The researchers, who are affiliated with the National Institutes of Health, injected 45 healthy adults between the ages of 18 to 50 with the vaccine.

The investigational Zika purified inactivated virus (ZPIV) vaccine was well-tolerated and induced an immune response in participants, according to initial results from three Phase 1 clinical trials.

The second study tested two forms of a DNA-based vaccine created by NIAID scientists soon after reports surfaced linking Zika infection during pregnancy to birth defects. Neither participants nor investigators knew who received the vaccine and who received the placebo. Case counts of Zika in the USA for 2017 are 362 for US states and 594 for the territories.
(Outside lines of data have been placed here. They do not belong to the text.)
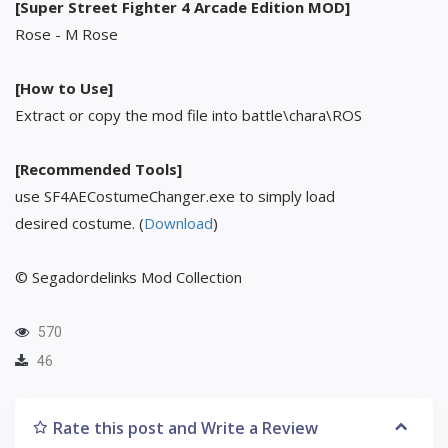
[Super Street Fighter 4 Arcade Edition MOD]
Rose - M Rose
[How to Use]
Extract or copy the mod file into battle\chara\ROS
[Recommended Tools]
use SF4AECostumeChanger.exe to simply load
desired costume. (
Download
)
© Segadordelinks Mod Collection
570
46
Rate this post and Write a Review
The team tested two different plasmids: VRC5288 and VRC5283. The investigational vaccine was administered with an adjuvant (a compound that helps induce a stronger immune response) containing aluminum salts.

Investigators tested participants' blood samples periodically and detected antibodies to Zika virus in more than 90 percent of individuals who received the experimental vaccine, within four weeks after the last dose.

Scientists in the USA have developed an experimental Zika vaccine which has been found safe in preventing infections.

They found that one method - split-dose vaccinations by needle-free injection, which delivers a stream of fluid through the skin - was particularly effective at producing an immune response. Investigators are also working on "an experimental DNA vaccine, which is now in Phase 2 trials at sites in the United States, Central, and South America", according to the press release.

They wrote said the results from both trials are promising, but more research is needed to address key questions.

Other challenges are field efficacy testing, given Zika's pattern of rapidly emerging bursts followed by rapid decline, and the difficulty of conducting trials in nonpregnant participants with a disease that has mild symptoms.

While Zika experts have not precisely determined the concentration of antibodies needed to protect against congenital infection, animal model studies are helping to provide useful insights.

The Zika virus gained its notoriety in 2016 when a startling increase in infants born with microcephaly in Brazil was linked with infection with the virus. They noted that it took almost 30 years for a rubella vaccine to become available, and though Zika incidence has dropped in most countries, its spread has been wide and unpredictable.